The Bill’s promoter said in summing up that he wanted British citizens who had made a decision to live abroad and had been living abroad for more than 15 years and their children to be able to continue to vote until “whenever it is reasonable to do so”. I suggest to him that there has to be a cut-off point and that “reasonable to do so” is, to a certain extent, a qualitative decision, whereas 15 years is a very reasonable amount of time. I cannot believe there are many places where it makes sense for somebody to not do something for more than 15 years and still have the same rights over that thing as the people who have been doing it constantly. If I were to walk out of this House for 15 years and not come back, I would not expect to be able to speak in such a debate in the way that I have. I would dearly love to be able to go on for 15 years, but, unfortunately, I have pretty much run out of things to say.

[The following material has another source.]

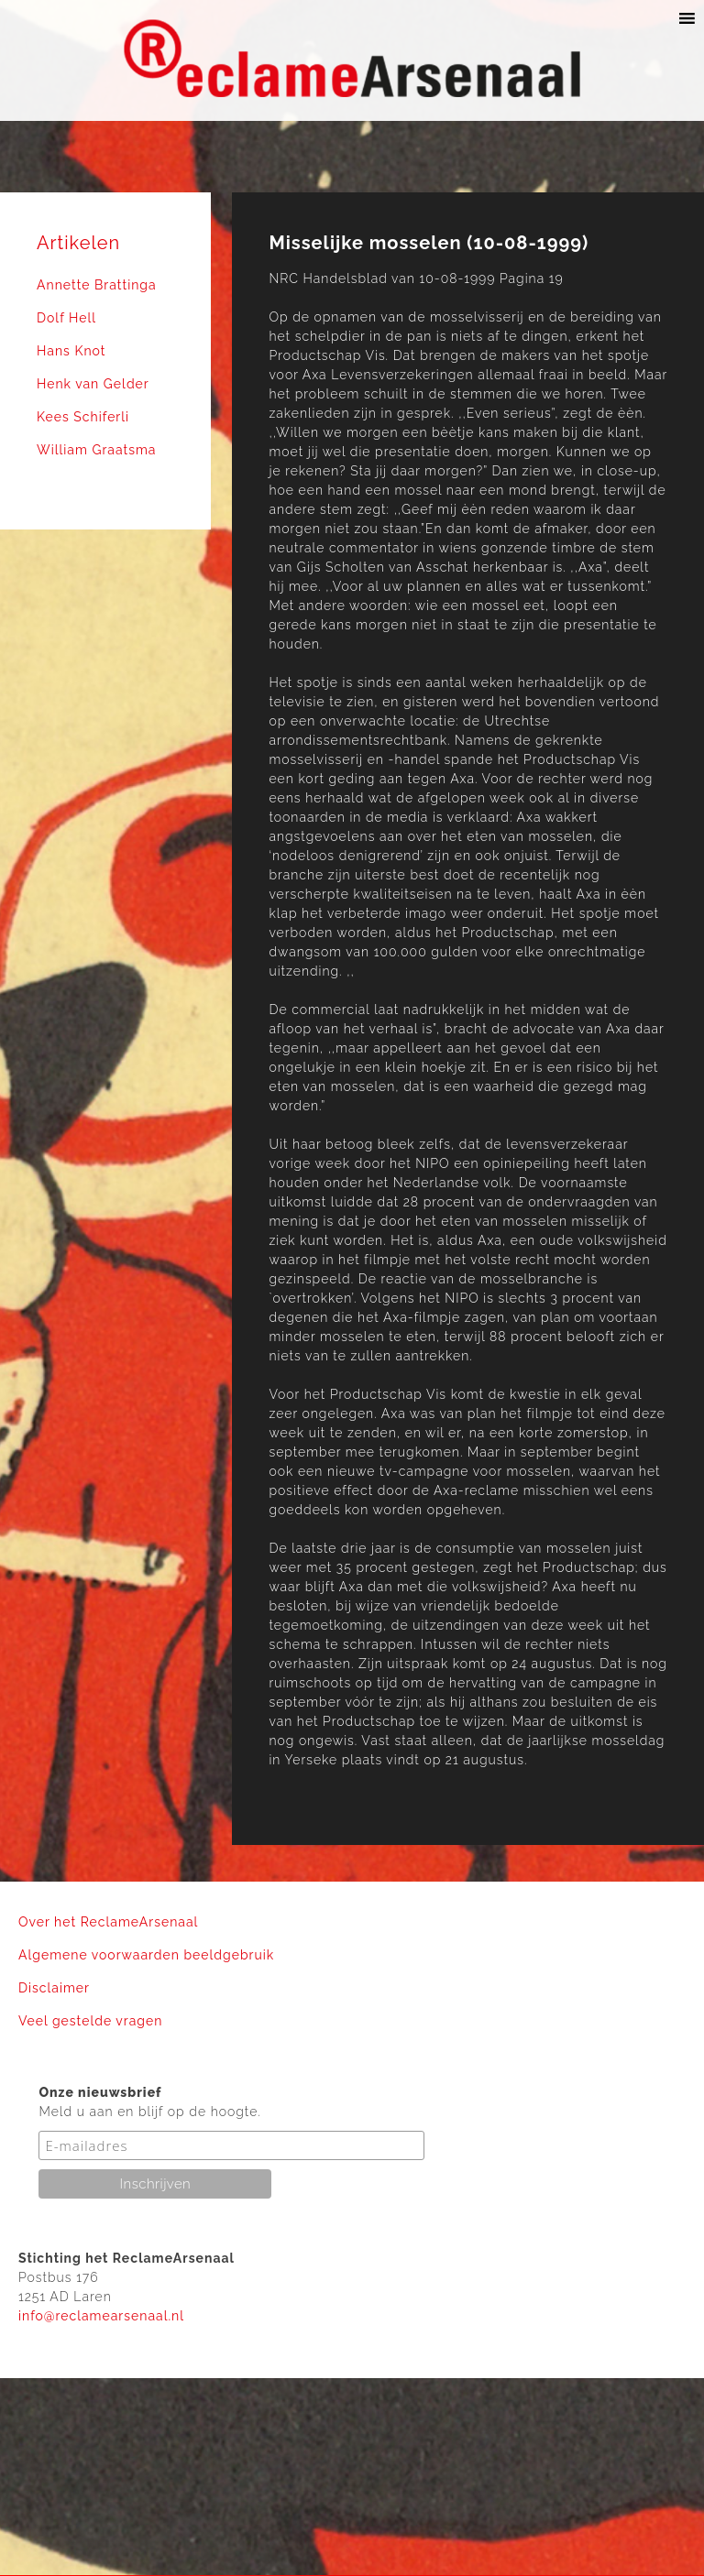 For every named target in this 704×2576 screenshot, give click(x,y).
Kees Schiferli (83, 416)
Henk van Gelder (93, 384)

In conclusion, I do not believe there is any justification for a Bill that encourages people to move to other countries, to stop paying taxes in this country and no longer to have any interest in whether or not services are delivered in this country and that yet allows them to vote for the Government who levy those taxes and deliver those services. Any reasonable person looking at it from that point of view—from the point of view of practicality and the argument of what a vote is for, which is to create a Government and a polity that govern taxes and services—would say, “Yes, it doesn’t make sense.” I can only guess that certain powerful and wealthy people desperately want the Government to give them the right to vote forever more—we should resist it.